Load Yield Curve Data and ssm Model

The yield data consists of 29 years of monthly, unsmoothed Fama-Bliss US Treasury zero-coupon yield measurements. The time series in the data represents maturities of 3, 6, 9, 12, 15, 18, 21, 24, 30, 36, 48, 60, 72, 84, 96, 108, and 120 months. The data expresses the yields in percents and records them at the end of each month, beginning January 1972 and ending December 2000, for a total of 348 monthly curves of 17 maturities each.

Load the Diebold-Li data set and extract the yield series.

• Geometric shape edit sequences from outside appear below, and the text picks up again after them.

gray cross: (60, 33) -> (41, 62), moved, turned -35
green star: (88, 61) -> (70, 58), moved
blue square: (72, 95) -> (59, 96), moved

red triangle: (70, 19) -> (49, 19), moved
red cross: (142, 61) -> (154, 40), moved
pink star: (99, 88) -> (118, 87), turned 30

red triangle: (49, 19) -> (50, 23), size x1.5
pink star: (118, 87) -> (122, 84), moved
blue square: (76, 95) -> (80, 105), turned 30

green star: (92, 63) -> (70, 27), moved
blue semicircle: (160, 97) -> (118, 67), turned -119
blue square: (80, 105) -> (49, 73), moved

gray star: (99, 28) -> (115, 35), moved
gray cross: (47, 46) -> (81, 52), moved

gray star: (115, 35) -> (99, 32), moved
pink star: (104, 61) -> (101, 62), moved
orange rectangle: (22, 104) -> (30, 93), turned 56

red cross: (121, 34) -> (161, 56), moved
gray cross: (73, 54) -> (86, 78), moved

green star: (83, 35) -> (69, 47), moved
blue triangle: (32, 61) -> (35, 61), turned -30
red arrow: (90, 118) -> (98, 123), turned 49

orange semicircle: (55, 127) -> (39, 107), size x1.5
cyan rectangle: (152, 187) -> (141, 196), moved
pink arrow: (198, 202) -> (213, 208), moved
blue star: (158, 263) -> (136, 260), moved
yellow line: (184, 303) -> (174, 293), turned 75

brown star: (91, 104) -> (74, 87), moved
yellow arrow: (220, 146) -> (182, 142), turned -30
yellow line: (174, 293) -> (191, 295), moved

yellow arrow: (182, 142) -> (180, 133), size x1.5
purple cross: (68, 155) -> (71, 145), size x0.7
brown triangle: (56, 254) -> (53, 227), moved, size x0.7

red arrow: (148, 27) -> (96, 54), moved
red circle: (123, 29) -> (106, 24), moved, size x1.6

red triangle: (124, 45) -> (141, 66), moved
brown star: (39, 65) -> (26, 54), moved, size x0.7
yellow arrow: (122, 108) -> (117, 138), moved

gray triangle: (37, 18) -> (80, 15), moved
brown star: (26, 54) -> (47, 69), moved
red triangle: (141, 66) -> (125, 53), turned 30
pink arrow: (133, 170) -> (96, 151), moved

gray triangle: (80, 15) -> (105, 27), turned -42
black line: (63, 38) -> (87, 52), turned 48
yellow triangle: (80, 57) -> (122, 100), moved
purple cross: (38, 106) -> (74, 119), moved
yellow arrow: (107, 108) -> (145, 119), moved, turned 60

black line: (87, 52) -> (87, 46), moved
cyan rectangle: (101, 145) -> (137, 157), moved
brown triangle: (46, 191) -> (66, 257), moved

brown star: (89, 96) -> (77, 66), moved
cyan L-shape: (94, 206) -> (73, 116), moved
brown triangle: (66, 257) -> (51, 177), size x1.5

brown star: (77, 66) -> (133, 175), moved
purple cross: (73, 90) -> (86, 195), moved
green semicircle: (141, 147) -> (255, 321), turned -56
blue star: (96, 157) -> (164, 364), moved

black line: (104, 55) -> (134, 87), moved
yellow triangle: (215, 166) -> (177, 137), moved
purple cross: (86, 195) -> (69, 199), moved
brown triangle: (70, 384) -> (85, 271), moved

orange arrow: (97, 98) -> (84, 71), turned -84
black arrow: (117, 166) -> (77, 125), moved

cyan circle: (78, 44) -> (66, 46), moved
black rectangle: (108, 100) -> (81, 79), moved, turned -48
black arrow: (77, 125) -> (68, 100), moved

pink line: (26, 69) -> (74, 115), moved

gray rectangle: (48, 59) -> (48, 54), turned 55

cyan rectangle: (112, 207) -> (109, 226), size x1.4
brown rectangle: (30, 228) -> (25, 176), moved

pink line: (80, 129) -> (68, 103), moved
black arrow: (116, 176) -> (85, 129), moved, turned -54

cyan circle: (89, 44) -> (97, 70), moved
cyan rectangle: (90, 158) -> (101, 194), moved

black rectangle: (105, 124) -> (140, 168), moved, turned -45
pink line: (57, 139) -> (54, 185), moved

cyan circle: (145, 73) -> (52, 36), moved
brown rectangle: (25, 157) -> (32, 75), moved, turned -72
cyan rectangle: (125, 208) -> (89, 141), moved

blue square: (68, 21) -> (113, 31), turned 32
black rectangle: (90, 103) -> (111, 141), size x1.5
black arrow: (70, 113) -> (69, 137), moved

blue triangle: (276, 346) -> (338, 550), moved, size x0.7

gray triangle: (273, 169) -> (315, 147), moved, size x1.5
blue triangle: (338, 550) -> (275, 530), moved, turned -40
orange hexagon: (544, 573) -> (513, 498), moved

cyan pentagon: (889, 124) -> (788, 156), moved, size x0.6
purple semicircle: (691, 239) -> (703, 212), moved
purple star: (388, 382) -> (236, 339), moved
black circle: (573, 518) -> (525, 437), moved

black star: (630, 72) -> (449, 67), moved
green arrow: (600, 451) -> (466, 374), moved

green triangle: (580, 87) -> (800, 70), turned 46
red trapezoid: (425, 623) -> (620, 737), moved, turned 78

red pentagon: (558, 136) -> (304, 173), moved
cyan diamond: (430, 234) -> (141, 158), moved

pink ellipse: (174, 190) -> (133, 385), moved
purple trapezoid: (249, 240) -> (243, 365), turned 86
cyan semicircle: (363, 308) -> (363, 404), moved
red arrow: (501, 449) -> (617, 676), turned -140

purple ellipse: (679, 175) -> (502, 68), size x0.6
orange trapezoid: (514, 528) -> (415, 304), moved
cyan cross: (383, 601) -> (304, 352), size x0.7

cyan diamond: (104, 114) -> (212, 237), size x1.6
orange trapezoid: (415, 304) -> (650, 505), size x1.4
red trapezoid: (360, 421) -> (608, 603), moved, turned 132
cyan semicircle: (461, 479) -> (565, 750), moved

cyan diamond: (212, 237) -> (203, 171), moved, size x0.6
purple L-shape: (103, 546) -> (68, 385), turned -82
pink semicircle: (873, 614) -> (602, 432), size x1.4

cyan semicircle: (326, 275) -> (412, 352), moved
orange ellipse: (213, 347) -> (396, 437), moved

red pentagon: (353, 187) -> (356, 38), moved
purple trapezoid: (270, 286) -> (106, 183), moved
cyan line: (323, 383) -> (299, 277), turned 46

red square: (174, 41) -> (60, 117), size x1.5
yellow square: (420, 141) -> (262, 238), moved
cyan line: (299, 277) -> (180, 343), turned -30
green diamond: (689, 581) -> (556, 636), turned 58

load("Data_DieboldLi.mat")
yieldsMaturity = maturities';
yields = DataTimeTable{:,1:17};

Load the Diebold-Li yield curve model.

load("EstimatedDieboldLiSSM.mat")

Simulate Bond Returns

To simulate bond returns for the following investment period (t+1), follow these steps:

  1. Price bonds at time period t by using the zero-coupon bond yield curve, also known as the zero curve. Since some bonds have cash flows whose time to maturity do not match one of the tenors in the zero curve, you must use interpolation.

  2. Simulate the t+1 zero curve by using the period t factor estimates and their covariance matrix.

  3. Price bonds at time period t+1 by using the simulated zero curves.

  4. Compute simulated returns by using the following formula for each bond i:

(Pi(t+1)-Pit)Pit

Start by loading the bonds information.

load('BondsCouponsAndMaturities')
couponRate = bondsTable.CouponRate;
bondsMaturity = bondsTable.Maturity;

Define the purchase date as the date at the end of the time horizon.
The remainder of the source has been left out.